What is the current Nigeria Air Freight market size?

The market is valued at roughly USD 8.18 billion in 2025, with steady growth anticipated through 2030.

Which segment is growing fastest in the Nigeria Air Freight industry?

Pharmaceuticals and healthcare show the highest projected CAGR because of expanding cold-chain infrastructure and rising healthcare demand.

Why is domestic air cargo growing faster than international cargo?

E-commerce expansion, improved regional airports, and dedicated corridors for perishables are accelerating internal flows, boosting domestic CAGR above international lanes.

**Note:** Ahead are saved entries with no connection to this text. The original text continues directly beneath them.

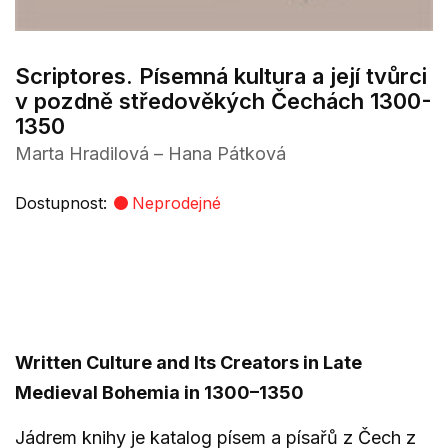
Scriptores. Písemná kultura a její tvůrci
v pozdně středověkých Čechách 1300-
1350
Marta Hradilová – Hana Pátková
Dostupnost:
Neprodejné
Written Culture and Its Creators in Late
Medieval Bohemia in 1300–1350
Jádrem knihy je katalog písem a písařů z Čech z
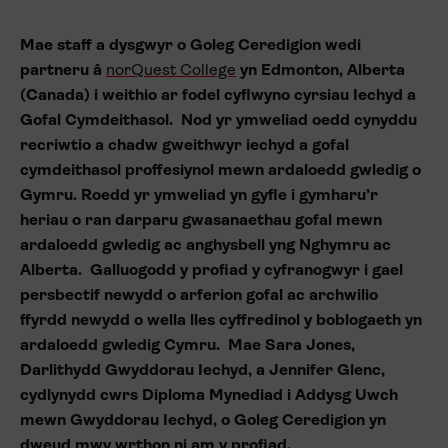
Mae staff a dysgwyr o Goleg Ceredigion wedi
partneru â
norQuest College
yn Edmonton, Alberta
(Canada) i weithio ar fodel cyflwyno cyrsiau Iechyd a
Gofal Cymdeithasol. Nod yr ymweliad oedd cynyddu
recriwtio a chadw gweithwyr iechyd a gofal
cymdeithasol proffesiynol mewn ardaloedd gwledig o
Gymru. Roedd yr ymweliad yn gyfle i gymharu’r
heriau o ran darparu gwasanaethau gofal mewn
ardaloedd gwledig ac anghysbell yng Nghymru ac
Alberta. Galluogodd y profiad y cyfranogwyr i gael
persbectif newydd o arferion gofal ac archwilio
ffyrdd newydd o wella lles cyffredinol y boblogaeth yn
ardaloedd gwledig Cymru.
Mae Sara Jones,
Darlithydd Gwyddorau Iechyd, a Jennifer Glenc,
cydlynydd cwrs Diploma Mynediad i Addysg Uwch
mewn Gwyddorau Iechyd, o Goleg Ceredigion yn
dweud mwy wrthon ni am y profiad.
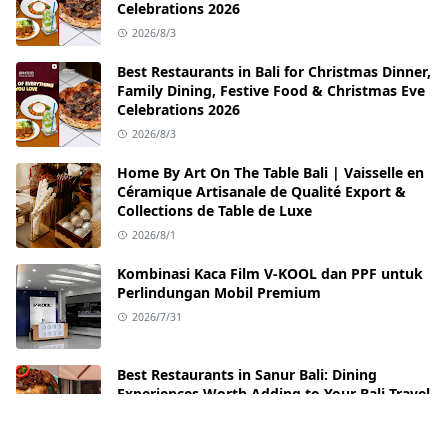
Celebrations 2026
2026/8/3
Best Restaurants in Bali for Christmas Dinner,
Family Dining, Festive Food & Christmas Eve
Celebrations 2026
2026/8/3
Home By Art On The Table Bali | Vaisselle en
Céramique Artisanale de Qualité Export &
Collections de Table de Luxe
2026/8/1
Kombinasi Kaca Film V-KOOL dan PPF untuk
Perlindungan Mobil Premium
2026/7/31
Best Restaurants in Sanur Bali: Dining
Experiences Worth Adding to Your Bali Travel
Itinerary
2026/7/31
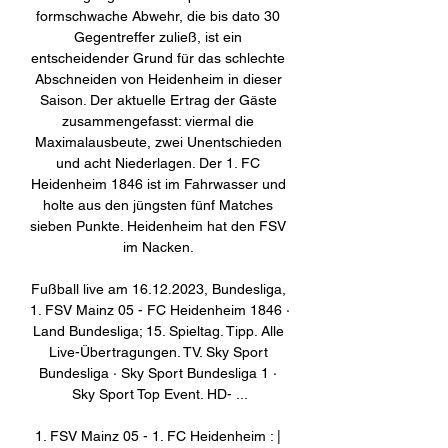
formschwache Abwehr, die bis dato 30 
Gegentreffer zuließ, ist ein 
entscheidender Grund für das schlechte 
Abschneiden von Heidenheim in dieser 
Saison. Der aktuelle Ertrag der Gäste 
zusammengefasst: viermal die 
Maximalausbeute, zwei Unentschieden 
und acht Niederlagen. Der 1. FC 
Heidenheim 1846 ist im Fahrwasser und 
holte aus den jüngsten fünf Matches 
sieben Punkte. Heidenheim hat den FSV 
im Nacken. 

Fußball live am 16.12.2023, Bundesliga, 
1. FSV Mainz 05 - FC Heidenheim 1846 · 
Land Bundesliga; 15. Spieltag. Tipp. Alle 
Live-Übertragungen. TV. Sky Sport 
Bundesliga · Sky Sport Bundesliga 1 · 
Sky Sport Top Event. HD- ...

1. FSV Mainz 05 - 1. FC Heidenheim : | 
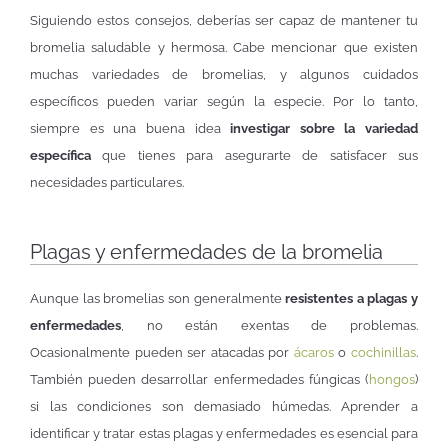
Siguiendo estos consejos, deberías ser capaz de mantener tu
bromelia saludable y hermosa. Cabe mencionar que existen
muchas variedades de bromelias, y algunos cuidados
específicos pueden variar según la especie. Por lo tanto,
siempre es una buena idea
investigar sobre la variedad
específica
que tienes para asegurarte de satisfacer sus
necesidades particulares.
Plagas y enfermedades de la bromelia
Aunque las bromelias son generalmente
resistentes a plagas y
enfermedades
, no están exentas de problemas.
Ocasionalmente pueden ser atacadas por
ácaros
o
cochinillas
.
También pueden desarrollar enfermedades fúngicas (
hongos
)
si las condiciones son demasiado húmedas. Aprender a
identificar y tratar estas plagas y enfermedades es esencial para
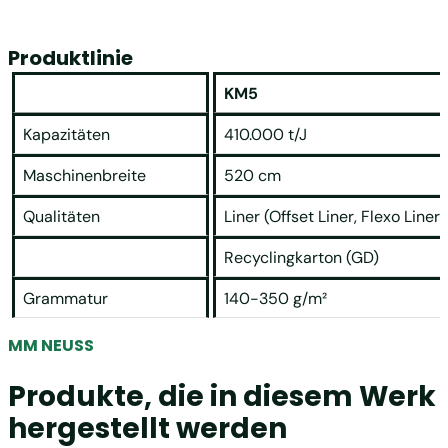
Produktlinie
KM5
Kapazitäten
410.000 t/J
Maschinenbreite
520 cm
Qualitäten
Liner (Offset Liner, Flexo Liner)
Recyclingkarton (GD)
Grammatur
140-350 g/m²
MM NEUSS
Produkte, die in diesem Werk
hergestellt werden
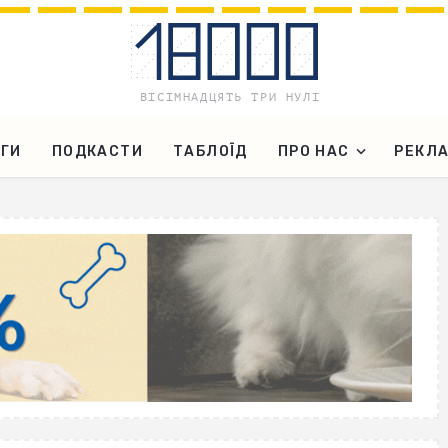
ГИ
ПОДКАСТИ
ТАБЛОЇД
ПРО НАС
РЕКЛ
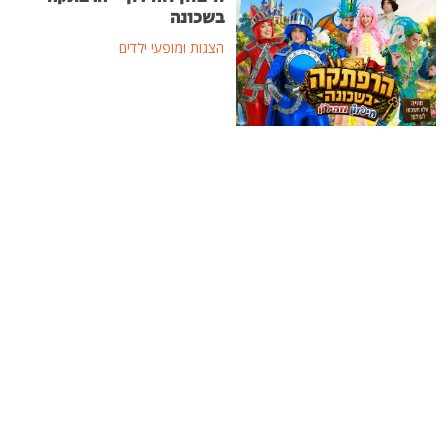
בשכונה
הצגות ומופעי ילדים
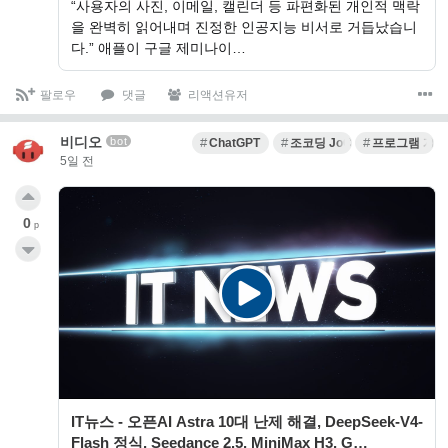
“사용자의 사진, 이메일, 캘린더 등 파편화된 개인적 맥락
을 완벽히 읽어내며 진정한 인공지능 비서로 거듭났습니
다.” 애플이 구글 제미나이…
팔로우
댓글
리액션유저
비디오
bot
ChatGPT
조코딩 JoCoding
프로그램 개발
5일 전
0
p
IT뉴스 - 오픈AI Astra 10대 난제 해결, DeepSeek-V4-
Flash 정식, Seedance 2.5, MiniMax H3, G…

How are fuel price fluctuations affecting air-freight operators in Nigeria?

Jet-A1 volatility raises operating costs and drives frequent surcharge adjustments, pushing airlines to seek more fuel-efficient fleets and alternate refuelling points.

Which airports are emerging as alternatives to Lagos for cargo traffic?

Upgraded facilities in Abuja, Maiduguri, and Kano are attracting pharmaceuticals, humanitarian aid, and regional trade consignments, gradually easing pressure on Lagos.

How is digital customs reform influencing the market?

The National Single Window system reduces paperwork and clearance lead times, making air freight more attractive for importers and exporters who value speed.